Bereits am vergangenen Samstag waren rund 250 Menschen einem Aufruf linker Gruppen gefolgt und hatten gegen den Kongress demonstriert. »In Zeiten zugespitzter gesellschaftlicher Konfliktlagen, die in den Augen der Herrschenden als Konsequenzen von Krisen auftreten – die Schlagworte Finanz- und Flüchtlingskrise sind in aller Munde –, wird auf repressive ordnungspolitische Maßnahmen zurückgegriffen«, kritisierten sie. Zugleich warnten sie vor einer weiteren »Hochrüstung des Polizeiapparates«.
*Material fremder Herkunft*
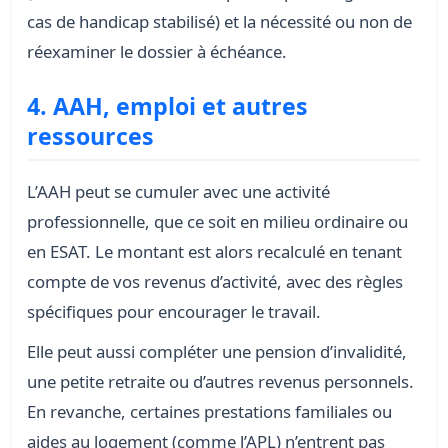
cas de handicap stabilisé) et la nécessité ou non de
réexaminer le dossier à échéance.
4. AAH, emploi et autres
ressources
L’AAH peut se cumuler avec une activité
professionnelle, que ce soit en milieu ordinaire ou
en ESAT. Le montant est alors recalculé en tenant
compte de vos revenus d’activité, avec des règles
spécifiques pour encourager le travail.
Elle peut aussi compléter une pension d’invalidité,
une petite retraite ou d’autres revenus personnels.
En revanche, certaines prestations familiales ou
aides au logement (comme l’APL) n’entrent pas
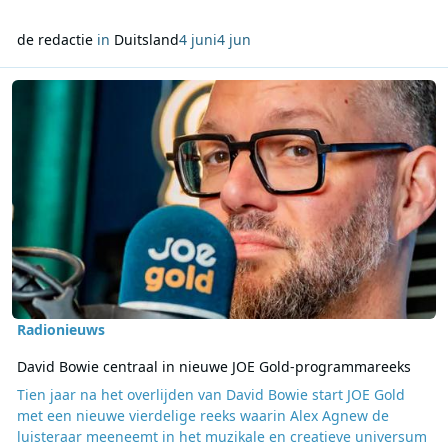
de redactie
in
Duitsland
4 juni
4 jun
Lees meer over David Bowie centraal in nieuwe JOE Gold-progra
Radionieuws
David Bowie centraal in nieuwe JOE Gold-programmareeks
Tien jaar na het overlijden van David Bowie start JOE Gold
met een nieuwe vierdelige reeks waarin Alex Agnew de
luisteraar meeneemt in het muzikale en creatieve universum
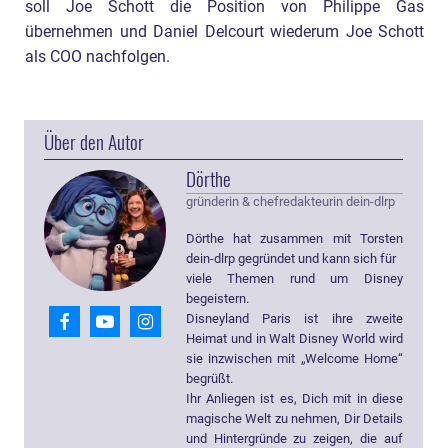
soll Joe Schott die Position von Philippe Gas
übernehmen und Daniel Delcourt wiederum Joe Schott
als COO nachfolgen.
Über den Autor
Dörthe
gründerin & chefredakteurin dein-dlrp
Dörthe hat zusammen mit Torsten
dein-dlrp gegründet und kann sich für
viele Themen rund um Disney
begeistern.
Disneyland Paris ist ihre zweite
Heimat und in Walt Disney World wird
sie inzwischen mit „Welcome Home“
begrüßt.
Ihr Anliegen ist es, Dich mit in diese
magische Welt zu nehmen, Dir Details
und Hintergründe zu zeigen, die auf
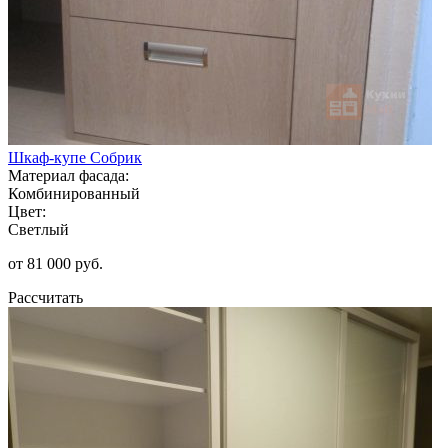
Шкаф-купе Собрик
Материал фасада:
Комбинированный
Цвет:
Светлый
от 81 000 руб.
Рассчитать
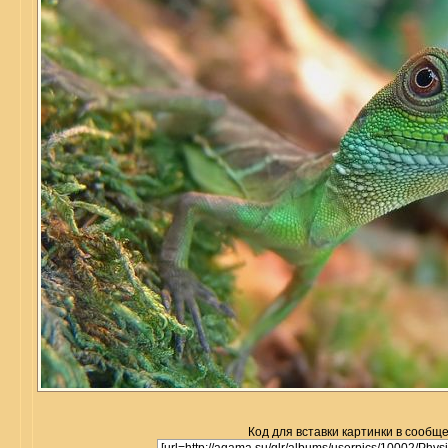
Код для вставки картинки в сообщ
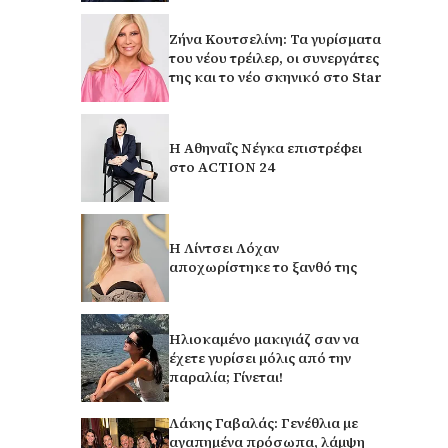
Ζήνα Κουτσελίνη: Τα γυρίσματα
του νέου τρέιλερ, οι συνεργάτες
της και το νέο σκηνικό στο Star
Η Αθηναΐς Νέγκα επιστρέφει
στο ACTION 24
Η Λίντσει Λόχαν
αποχωρίστηκε το ξανθό της
Ηλιοκαμένο μακιγιάζ σαν να
έχετε γυρίσει μόλις από την
παραλία; Γίνεται!
Λάκης Γαβαλάς: Γενέθλια με
αγαπημένα πρόσωπα, λάμψη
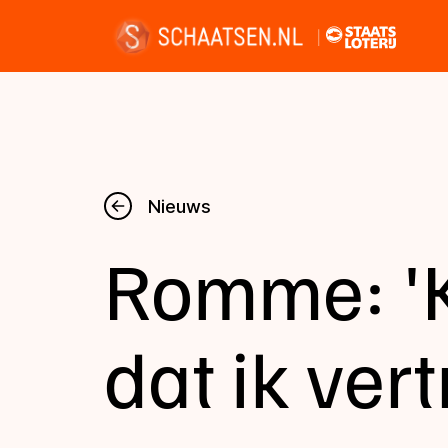
Nieuws
Nieuws
Romme: 'K
Kalender
Disciplines
dat ik vert
Uitslagen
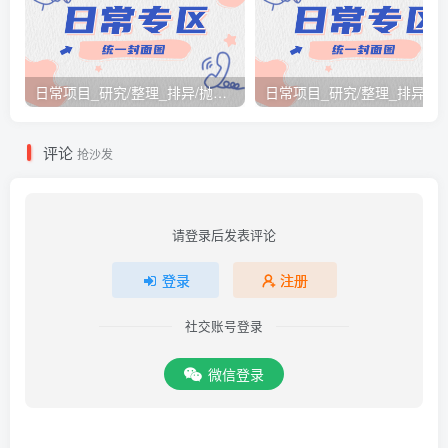
日常项目_研究/整理_排异/抛弃汇总[26.3.15-3.21整理]
日常项目_研究/整理_排
评论
抢沙发
请登录后发表评论
登录
注册
社交账号登录
微信登录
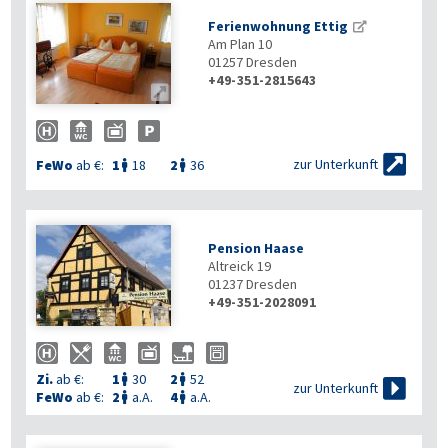
Ferienwohnung Ettig
Am Plan 10
01257
Dresden
+49-351-2815643


zur Unterkunft
FeWo
ab €:
1
18
2
36


Pension Haase
Altreick 19
01237
Dresden
+49-351-2028091

Zi.
ab €:
1
30
2
52



zur Unterkunft
FeWo
ab €:
2
a.A.
4
a.A.


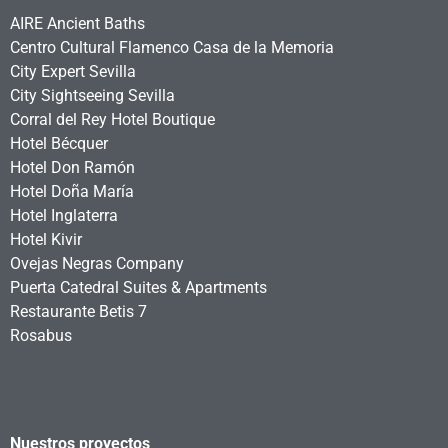
AIRE Ancient Baths
Centro Cultural Flamenco Casa de la Memoria
City Expert Sevilla
City Sightseeing Sevilla
Corral del Rey Hotel Boutique
Hotel Bécquer
Hotel Don Ramón
Hotel Doña María
Hotel Inglaterra
Hotel Kivir
Ovejas Negras Company
Puerta Catedral Suites & Apartments
Restaurante Betis 7
Rosabus
Nuestros proyectos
Ähnlich äußerte sich auch die Bundestagsabgeordnete Karin Binder (Die Linke). Diese hatte sich schon in den vergangenen Jahren kritisch zu dem Polizeikongress geäußert. Am Dienstag sagte sie im Gespräch mit junge Welt, statt über den weiteren Abbau von Grund- und Freiheitsrechten nicht nur für Flüchtlinge zu schwadronieren, sei es sinnvoller, sich Gedanken über eine Demokratisierung der Behörden zu machen. Noch immer gelten die Unschuldsvermutung und ebenso das Recht auf körperliche Unversehrtheit, stellte Binder klar. »Von daher bleibe ich auch bei meiner Forderung, den Einsatz von Pfefferspray bei Demonstrationen zu verbieten, da nicht auszuschließen ist, dass es dabei – aufgrund von Vorerkrankungen, Drogengebrauch oder allergischen Reaktionen – zu Todesfällen kommen kann.« Die Abgeordnete sprach sich auch gegen den Einsatz von Elektroschockpistolen, sogenannten Tasern, aus. Die umstrittenen Distanzwaffen werden seit Februar in Berlin von 20 Beamten im Streifendienst getestet. In den USA, wo die Waffe flächendeckend eingesetzt wird, kam es mehrfach zu Todesfällen, da der Beschuss mit den Metallpfeilen, die mit Drähten mit dem Taser verbunden sind und kurzzeitig eine Spannung von bis zu 50.000 Volt auf die Zielperson übertragen, für Menschen mit Herz- bzw. Kreislauferkrankungen schnell lebensbedrohlich sein können. »Gesellschaftliche Konflikte haben sich noch nirgendwo auf der Welt mit Gewalt lösen lassen«, betonte Binder.